How to Use BrainySheets at Home: A Parent’s Guide to Supporting Early Readers
You don’t need a teaching degree to help your child become a confident reader. With BrainySheets.com, parents have access to free, research-based reading worksheets that are easy to use—and actually work. Whether you're homeschooling, tutoring, or just looking to support school learning, here’s how to make the most of it.
1. Start with the Right Level
BrainySheets are organized by both grade level and phonics skill, so you can easily match your child’s current reading ability. If your child is still sounding out words, start with decodable texts like:
Short vowel CVC words (e.g., cat, bed, hop)
Beginning blends and digraphs
Silent e and long vowel teams
If your child is reading more fluently, move to the leveled reading worksheets by grade or Fountas & Pinnell level, which include fiction and nonfiction comprehension passages.
2. Read Together First
Each worksheet includes a short story and targeted reading skill.
Sit next to your child and read it together.
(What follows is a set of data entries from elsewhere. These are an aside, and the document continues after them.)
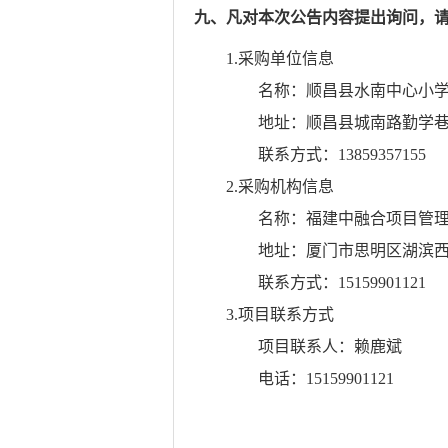
九、凡对本次公告内容提出询问，
1.采购单位信息
名称：
顺昌县水南中心小
地址：
顺昌县城南路勤学巷
联系方式：
13859357155
2.采购机构信息
名称：
福建中融合项目管
地址：
厦门市思明区湖滨西路
联系方式：
15159901121
3.项目联系方式
项目联系人：
赖鹿斌
电话：
15159901121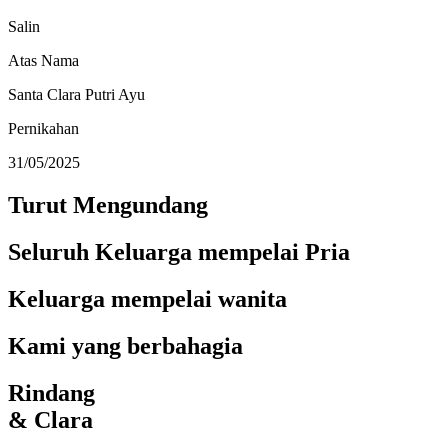
Salin
Atas Nama
Santa Clara Putri Ayu
Pernikahan
31/05/2025
Turut Mengundang
Seluruh Keluarga mempelai Pria
Keluarga mempelai wanita
Kami yang berbahagia
Rindang
& Clara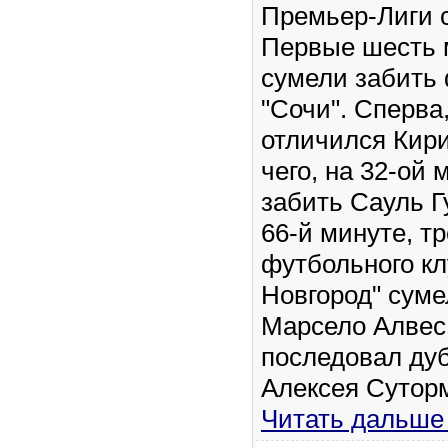
Премьер-Лиги с
Первые шесть 
сумели забить
"Сочи". Сперва
отличился Кир
чего, на 32-ой
забить Сауль Г
66-й минуте, т
футбольного к
Новгород" суме
Марсело Алвес.
последовал ду
Алексея Сутор
Читать дальше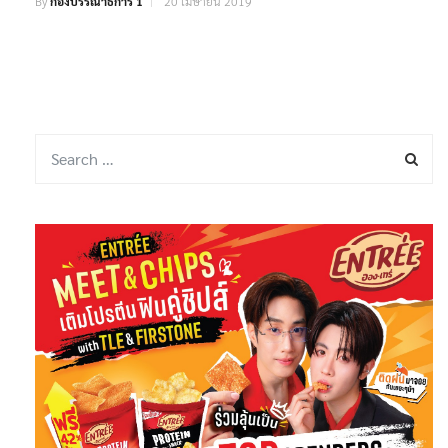
By
กองบรรณาธิการ 1
20 เมษายน 2019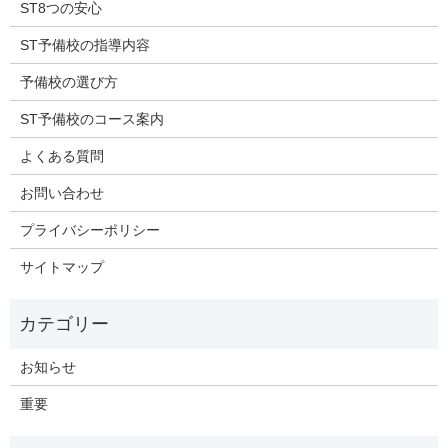
ST8つの安心
ST予備校の指導内容
予備校の選び方
ST予備校のコース案内
よくある質問
お問い合わせ
プライバシーポリシー
サイトマップ
お知らせ
重要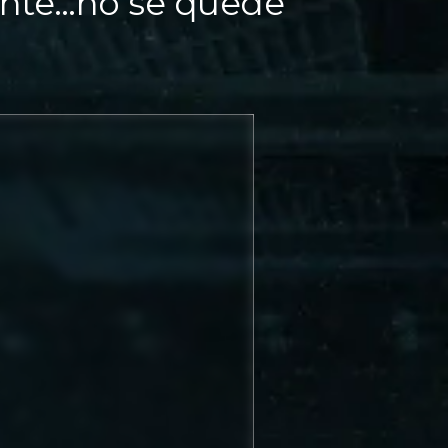
ente…no se quede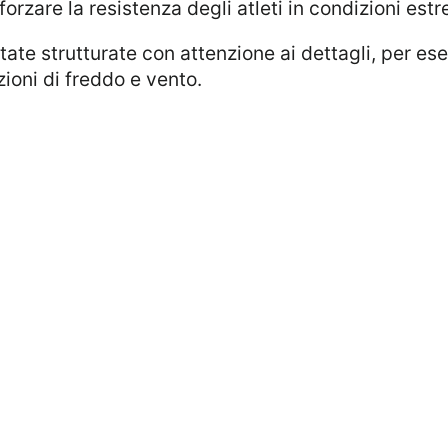
orzare la resistenza degli atleti in condizioni est
ate strutturate con attenzione ai dettagli, per ese
zioni di freddo e vento.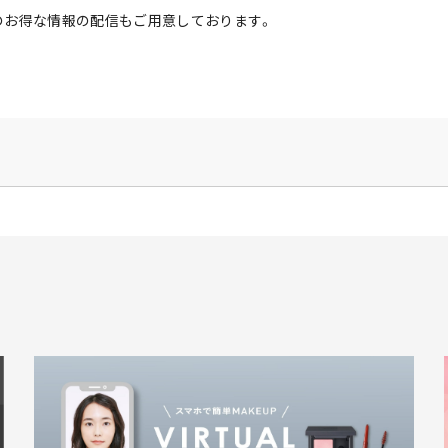
のお得な情報の配信もご用意しております。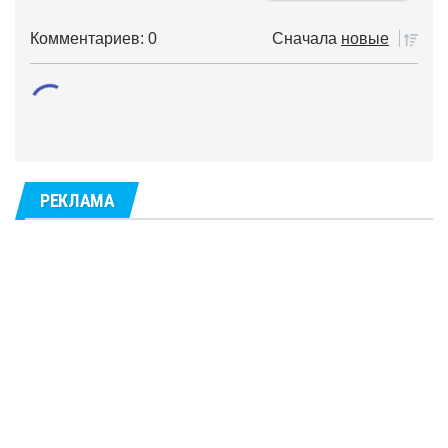
Комментариев: 0
Сначала
новые
РЕКЛАМА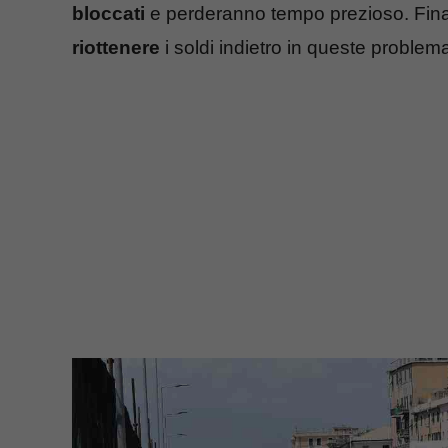
bloccati
e perderanno tempo prezioso. Finalm
riottenere
i soldi indietro in queste proble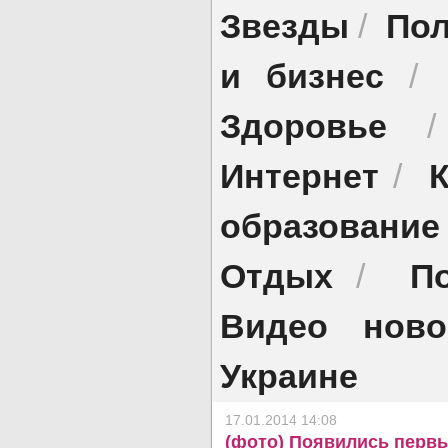
Звезды
Пол
/
и бизнес
/
Здоровье
Интернет
/
образование
Отдых
П
/
Видео ново
Украине
17.01.2014 14:08
(фото) Появились первы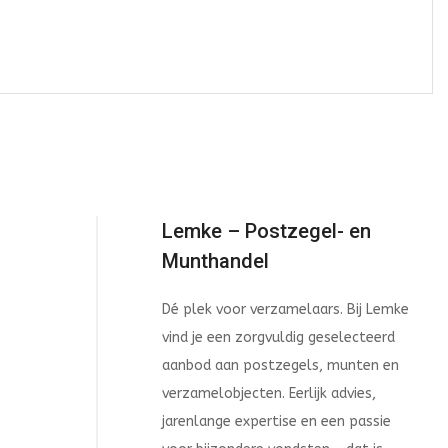
Lemke – Postzegel- en
Munthandel
Dé plek voor verzamelaars. Bij Lemke
vind je een zorgvuldig geselecteerd
aanbod aan postzegels, munten en
verzamelobjecten. Eerlijk advies,
jarenlange expertise en een passie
You can:
Let them try first while you offer help sounding out words
Take turns reading lines or sentences
Model fluent reading, then let them reread aloud
This builds confidence and fluency without pressure.
3. Use the Coaching Guide
Each BrainySheet includes a parent/teacher guide with:
A short script for before, during, and after reading
Key discussion questions
Vocabulary to preview
A simple activity idea to reinforce learning
Even if you’re not familiar with reading instruction, the guide walks you through exactly what to say and do.
4. Don’t Skip the Comprehension Questions
Every story includes comprehension questions that cover:
Literal understanding
Inference
Vocabulary
Personal connection
Encourage your child to explain their thinking, not just pick an answer. This builds comprehension and oral language skills.
5. Make It Fun and Consistent
You don’t need to do hours of reading each day.
Even 15 minutes of BrainySheets a few times a week adds up. Keep it light and encouraging, and let your child color, draw, or act out parts of the story afterward to boost engagement.